And Regulus knew why...Regulus's head felt like it was burning, crying on his knees, spewing insults, yelling, screaming and what not simply to argue with you over the fact that you're always at his office now and he doesn't like it...
You simply grinned down at him, you liked when he cried, it was cute, you know you should be angry at him, but maybe it was the fact that he was pregnant that suddenly made him so cute and made you want to make him cry more and mewl on your cock like that other night in the forest where you pounded in him on the forest floor beside his friend, Barty's house.
Softly you walked close to the kneeling boy, lifting his face softly and grabbing his face tightly, "You cry so damn much, it's fucking annoying how pretty you look." you softly hummed as Regulus's soft whimpering as you grab his arm and lift him up, pulling him up as you sat on his chair, the Head detective's chair.
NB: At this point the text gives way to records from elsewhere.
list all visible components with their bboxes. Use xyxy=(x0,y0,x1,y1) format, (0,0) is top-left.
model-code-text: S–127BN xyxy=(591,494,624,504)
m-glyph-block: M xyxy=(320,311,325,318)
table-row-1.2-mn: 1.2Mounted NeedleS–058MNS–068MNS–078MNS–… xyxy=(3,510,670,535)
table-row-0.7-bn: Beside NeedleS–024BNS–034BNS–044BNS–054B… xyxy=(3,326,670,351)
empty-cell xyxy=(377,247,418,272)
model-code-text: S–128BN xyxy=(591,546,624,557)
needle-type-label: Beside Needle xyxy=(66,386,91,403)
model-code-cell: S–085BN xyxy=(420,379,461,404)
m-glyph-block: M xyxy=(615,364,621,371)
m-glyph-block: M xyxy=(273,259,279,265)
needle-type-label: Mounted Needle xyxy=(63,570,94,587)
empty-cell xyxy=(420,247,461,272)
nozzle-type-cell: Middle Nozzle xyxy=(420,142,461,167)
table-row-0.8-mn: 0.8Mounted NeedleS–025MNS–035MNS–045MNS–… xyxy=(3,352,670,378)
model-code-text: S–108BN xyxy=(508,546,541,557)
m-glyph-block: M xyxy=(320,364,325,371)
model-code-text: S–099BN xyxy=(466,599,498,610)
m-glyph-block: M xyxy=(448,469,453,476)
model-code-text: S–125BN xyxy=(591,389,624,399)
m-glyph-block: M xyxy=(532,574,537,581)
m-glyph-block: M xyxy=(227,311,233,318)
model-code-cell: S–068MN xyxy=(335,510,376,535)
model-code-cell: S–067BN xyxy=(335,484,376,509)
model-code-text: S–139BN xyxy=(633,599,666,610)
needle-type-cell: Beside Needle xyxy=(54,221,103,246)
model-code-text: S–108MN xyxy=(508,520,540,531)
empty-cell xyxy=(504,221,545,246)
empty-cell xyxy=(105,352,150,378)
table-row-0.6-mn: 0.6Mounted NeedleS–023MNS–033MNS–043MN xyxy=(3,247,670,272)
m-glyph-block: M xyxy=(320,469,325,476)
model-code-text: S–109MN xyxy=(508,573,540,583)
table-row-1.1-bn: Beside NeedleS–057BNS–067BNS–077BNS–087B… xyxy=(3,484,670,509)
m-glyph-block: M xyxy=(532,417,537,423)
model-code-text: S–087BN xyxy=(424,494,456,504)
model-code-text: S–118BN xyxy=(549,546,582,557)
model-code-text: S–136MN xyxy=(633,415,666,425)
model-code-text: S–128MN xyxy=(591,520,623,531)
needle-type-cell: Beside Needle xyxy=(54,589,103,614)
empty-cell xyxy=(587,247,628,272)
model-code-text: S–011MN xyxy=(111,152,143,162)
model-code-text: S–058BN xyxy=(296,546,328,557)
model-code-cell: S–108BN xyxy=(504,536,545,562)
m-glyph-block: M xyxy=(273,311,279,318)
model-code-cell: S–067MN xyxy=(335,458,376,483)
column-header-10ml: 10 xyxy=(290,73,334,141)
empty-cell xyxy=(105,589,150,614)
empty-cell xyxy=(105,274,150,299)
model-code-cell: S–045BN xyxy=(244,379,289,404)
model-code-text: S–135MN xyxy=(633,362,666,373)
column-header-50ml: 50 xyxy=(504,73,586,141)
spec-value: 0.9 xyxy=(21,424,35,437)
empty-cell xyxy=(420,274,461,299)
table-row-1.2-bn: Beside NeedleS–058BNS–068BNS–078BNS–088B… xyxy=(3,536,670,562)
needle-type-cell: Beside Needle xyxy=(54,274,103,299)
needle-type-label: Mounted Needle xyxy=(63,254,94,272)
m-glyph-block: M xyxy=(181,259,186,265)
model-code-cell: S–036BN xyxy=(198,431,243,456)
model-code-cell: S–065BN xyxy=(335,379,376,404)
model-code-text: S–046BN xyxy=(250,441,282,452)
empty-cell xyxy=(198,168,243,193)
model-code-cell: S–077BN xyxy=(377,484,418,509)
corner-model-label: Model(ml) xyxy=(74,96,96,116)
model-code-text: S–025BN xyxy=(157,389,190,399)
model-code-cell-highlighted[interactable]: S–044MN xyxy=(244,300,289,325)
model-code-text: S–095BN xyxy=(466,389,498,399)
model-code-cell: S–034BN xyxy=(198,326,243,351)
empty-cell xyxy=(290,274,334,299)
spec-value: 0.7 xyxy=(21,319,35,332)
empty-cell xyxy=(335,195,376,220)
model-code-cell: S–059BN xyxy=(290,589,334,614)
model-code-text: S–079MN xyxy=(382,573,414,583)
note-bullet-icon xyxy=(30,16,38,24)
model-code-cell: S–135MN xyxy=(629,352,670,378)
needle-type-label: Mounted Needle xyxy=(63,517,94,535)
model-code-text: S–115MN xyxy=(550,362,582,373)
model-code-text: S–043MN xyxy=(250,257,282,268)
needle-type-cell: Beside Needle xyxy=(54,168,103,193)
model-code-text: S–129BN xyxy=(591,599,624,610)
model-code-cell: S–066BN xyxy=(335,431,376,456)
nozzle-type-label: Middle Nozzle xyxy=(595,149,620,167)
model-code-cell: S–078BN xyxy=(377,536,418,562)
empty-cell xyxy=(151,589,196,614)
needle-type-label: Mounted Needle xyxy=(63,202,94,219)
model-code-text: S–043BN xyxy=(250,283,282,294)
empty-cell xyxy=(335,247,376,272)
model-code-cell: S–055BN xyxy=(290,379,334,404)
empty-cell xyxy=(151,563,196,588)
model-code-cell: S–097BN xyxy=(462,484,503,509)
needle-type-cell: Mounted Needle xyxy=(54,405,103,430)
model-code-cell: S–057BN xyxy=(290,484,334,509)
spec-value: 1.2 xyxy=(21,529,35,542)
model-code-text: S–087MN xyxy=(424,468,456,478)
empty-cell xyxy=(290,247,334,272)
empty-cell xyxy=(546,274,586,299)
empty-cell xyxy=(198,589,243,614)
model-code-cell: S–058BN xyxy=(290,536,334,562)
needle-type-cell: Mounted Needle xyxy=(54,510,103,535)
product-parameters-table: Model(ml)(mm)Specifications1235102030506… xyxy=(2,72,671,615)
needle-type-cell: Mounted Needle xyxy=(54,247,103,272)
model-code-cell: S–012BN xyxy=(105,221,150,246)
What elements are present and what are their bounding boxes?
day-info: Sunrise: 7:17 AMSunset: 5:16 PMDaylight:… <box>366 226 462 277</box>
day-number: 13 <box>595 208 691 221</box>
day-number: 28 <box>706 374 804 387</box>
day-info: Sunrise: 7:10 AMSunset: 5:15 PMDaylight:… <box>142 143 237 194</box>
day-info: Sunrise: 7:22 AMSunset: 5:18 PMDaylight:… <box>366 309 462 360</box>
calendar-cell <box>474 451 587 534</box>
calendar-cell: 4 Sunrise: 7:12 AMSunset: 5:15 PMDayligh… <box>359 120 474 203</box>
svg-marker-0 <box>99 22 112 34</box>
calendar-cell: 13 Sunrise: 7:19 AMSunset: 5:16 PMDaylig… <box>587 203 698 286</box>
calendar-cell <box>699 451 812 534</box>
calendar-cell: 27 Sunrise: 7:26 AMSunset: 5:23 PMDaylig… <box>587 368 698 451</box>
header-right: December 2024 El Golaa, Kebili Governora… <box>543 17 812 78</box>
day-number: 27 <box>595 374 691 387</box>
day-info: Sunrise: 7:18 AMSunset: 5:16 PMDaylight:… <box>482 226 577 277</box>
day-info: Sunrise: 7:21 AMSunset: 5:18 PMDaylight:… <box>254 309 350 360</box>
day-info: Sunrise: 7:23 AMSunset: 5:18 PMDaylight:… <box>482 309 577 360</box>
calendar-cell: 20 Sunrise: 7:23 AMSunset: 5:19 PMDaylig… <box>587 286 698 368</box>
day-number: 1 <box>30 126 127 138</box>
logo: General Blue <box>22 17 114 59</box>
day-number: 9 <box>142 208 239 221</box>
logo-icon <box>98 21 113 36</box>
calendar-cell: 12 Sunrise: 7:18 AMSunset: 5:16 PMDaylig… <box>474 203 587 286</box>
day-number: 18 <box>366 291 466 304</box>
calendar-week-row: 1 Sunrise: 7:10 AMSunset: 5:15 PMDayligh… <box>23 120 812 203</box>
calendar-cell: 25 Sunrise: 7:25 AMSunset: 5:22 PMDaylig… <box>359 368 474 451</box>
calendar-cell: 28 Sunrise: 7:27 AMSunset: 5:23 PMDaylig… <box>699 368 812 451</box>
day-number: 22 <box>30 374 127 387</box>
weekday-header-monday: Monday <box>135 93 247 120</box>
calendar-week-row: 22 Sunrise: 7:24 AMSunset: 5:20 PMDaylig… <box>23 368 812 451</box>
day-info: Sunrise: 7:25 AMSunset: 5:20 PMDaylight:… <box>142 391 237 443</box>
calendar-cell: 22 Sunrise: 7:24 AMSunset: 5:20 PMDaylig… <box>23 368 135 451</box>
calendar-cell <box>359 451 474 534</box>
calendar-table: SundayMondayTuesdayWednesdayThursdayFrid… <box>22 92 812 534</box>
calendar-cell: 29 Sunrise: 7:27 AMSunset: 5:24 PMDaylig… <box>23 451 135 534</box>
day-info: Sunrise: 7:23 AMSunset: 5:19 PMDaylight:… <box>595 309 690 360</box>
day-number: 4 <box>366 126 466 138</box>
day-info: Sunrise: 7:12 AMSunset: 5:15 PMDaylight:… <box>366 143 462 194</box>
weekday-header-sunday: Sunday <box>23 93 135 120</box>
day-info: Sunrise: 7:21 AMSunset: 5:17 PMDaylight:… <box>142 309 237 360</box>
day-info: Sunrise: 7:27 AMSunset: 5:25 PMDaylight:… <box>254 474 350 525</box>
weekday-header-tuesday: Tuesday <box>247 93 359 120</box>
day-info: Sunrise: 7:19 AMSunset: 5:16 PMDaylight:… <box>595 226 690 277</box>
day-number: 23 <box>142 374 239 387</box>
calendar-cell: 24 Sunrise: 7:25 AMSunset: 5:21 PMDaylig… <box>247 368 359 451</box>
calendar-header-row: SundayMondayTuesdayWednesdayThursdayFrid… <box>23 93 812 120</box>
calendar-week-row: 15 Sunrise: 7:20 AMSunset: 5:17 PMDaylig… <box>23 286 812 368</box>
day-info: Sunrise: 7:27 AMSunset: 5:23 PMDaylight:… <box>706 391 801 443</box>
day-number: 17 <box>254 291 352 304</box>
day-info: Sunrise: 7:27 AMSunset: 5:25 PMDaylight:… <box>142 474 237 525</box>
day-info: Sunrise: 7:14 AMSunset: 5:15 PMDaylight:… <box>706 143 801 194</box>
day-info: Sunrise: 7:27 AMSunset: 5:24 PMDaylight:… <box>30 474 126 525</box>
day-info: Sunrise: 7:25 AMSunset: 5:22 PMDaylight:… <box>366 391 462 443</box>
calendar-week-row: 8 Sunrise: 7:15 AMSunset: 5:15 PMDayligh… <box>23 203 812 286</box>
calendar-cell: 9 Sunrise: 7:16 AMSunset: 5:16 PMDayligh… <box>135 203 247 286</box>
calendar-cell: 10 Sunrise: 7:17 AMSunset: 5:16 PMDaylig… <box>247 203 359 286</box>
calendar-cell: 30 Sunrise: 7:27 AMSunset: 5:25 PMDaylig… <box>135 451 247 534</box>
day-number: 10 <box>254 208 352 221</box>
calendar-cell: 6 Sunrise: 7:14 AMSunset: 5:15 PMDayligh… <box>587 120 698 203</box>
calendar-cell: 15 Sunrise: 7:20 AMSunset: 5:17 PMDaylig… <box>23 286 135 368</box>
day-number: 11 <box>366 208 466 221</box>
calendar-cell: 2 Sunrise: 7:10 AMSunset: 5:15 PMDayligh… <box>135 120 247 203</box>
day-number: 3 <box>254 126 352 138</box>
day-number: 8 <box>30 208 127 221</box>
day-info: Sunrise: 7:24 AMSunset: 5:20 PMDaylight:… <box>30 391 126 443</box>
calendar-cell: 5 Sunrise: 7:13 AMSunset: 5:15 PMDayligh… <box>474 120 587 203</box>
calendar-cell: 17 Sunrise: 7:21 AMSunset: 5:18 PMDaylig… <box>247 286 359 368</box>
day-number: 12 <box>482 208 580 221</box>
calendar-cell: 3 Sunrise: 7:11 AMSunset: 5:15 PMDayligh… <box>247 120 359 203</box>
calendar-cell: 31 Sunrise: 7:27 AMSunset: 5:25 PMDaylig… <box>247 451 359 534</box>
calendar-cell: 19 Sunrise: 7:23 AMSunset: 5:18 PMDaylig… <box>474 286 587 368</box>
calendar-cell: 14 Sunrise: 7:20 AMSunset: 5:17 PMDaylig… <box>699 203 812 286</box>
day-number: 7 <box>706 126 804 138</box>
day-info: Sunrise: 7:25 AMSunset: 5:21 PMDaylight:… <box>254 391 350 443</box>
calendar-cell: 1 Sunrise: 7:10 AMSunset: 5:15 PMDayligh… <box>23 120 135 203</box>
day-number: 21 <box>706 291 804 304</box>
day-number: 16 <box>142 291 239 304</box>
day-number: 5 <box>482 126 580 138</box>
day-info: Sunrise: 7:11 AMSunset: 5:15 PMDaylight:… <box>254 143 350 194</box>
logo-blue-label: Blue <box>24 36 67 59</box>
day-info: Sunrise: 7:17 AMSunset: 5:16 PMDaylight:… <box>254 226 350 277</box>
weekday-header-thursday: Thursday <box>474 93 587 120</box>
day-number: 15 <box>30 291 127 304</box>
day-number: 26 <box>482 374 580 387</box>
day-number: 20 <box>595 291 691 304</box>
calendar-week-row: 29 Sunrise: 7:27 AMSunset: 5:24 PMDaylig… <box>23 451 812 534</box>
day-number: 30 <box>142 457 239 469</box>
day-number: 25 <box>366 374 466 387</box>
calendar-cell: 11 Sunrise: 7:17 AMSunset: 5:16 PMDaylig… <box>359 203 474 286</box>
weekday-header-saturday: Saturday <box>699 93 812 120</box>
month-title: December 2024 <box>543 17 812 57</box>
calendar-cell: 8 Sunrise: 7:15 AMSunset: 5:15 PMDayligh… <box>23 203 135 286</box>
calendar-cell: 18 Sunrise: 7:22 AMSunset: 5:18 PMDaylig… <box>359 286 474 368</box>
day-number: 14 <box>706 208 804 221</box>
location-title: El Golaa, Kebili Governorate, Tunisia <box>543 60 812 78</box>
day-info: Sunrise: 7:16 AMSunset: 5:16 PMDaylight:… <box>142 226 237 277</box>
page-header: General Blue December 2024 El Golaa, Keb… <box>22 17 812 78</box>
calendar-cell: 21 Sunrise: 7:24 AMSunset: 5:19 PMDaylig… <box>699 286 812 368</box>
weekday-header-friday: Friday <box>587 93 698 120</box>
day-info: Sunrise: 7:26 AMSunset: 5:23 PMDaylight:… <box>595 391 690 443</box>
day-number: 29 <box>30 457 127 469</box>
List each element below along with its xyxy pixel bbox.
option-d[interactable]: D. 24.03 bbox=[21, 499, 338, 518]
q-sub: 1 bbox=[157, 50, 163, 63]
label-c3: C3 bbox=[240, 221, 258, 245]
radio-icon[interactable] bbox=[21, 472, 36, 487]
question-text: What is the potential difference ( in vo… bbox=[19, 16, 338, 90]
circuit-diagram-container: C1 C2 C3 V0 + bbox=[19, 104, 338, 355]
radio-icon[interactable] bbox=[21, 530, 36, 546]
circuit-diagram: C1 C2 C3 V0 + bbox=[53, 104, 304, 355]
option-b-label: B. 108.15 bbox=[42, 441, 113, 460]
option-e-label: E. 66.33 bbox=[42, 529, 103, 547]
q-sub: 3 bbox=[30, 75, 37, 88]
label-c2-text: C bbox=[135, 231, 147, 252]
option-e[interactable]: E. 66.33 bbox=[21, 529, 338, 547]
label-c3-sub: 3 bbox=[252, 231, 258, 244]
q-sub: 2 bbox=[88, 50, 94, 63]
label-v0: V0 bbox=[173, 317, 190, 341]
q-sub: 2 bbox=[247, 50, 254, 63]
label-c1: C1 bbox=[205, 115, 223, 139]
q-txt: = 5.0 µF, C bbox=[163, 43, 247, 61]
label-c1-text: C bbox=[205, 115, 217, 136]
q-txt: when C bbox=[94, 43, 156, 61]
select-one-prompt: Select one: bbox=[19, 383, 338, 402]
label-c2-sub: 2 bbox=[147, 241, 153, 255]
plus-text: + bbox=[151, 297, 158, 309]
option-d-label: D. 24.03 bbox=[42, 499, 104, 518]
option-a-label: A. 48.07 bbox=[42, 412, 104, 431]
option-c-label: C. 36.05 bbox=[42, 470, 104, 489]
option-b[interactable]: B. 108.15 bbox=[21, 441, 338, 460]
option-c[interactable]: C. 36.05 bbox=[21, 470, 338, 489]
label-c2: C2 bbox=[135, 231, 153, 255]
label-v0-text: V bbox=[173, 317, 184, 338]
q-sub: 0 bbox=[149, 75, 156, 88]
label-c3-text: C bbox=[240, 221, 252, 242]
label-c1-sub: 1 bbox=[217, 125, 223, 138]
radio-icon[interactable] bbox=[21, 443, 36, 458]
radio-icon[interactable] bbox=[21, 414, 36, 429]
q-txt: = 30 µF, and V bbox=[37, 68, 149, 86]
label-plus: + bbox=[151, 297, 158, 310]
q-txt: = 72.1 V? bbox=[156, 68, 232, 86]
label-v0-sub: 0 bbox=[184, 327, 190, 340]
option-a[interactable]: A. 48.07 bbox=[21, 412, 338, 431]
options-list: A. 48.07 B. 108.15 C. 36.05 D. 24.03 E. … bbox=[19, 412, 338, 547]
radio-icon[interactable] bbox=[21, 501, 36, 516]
You let him stand as he continued to scream at you for the next few minutes, maybe it was the pregnancy moodswings but after a few minutes of screaming, he stood there sobbing, pregnancy emotions always got out of hand, you guessed.
Softly he walked closer to you, sitting in your lap, crying in your neck as your hands stroked his thigh and sides, one hand travelling up to the top of his jacket, you softly pulled it off as he continued to cry, whine and sob on your lap, as one hand unbuttoned the buttons of his shirt softly, the other rubbing his thigh, the shirt still tucked in enough to hide his body well.
You snaked your hands inside his shirt, rubbing his stomach where you felt the smallest amount of movement, was it from Reg's breathing or the baby's notice of his father being around, you didn't know, you preferred the latter, knowing the man in your lap could never help his greediness he had over you, his obsession over you which he tried SO HARD to deny always made you grin and made you think how cute he'd like crying on your cock.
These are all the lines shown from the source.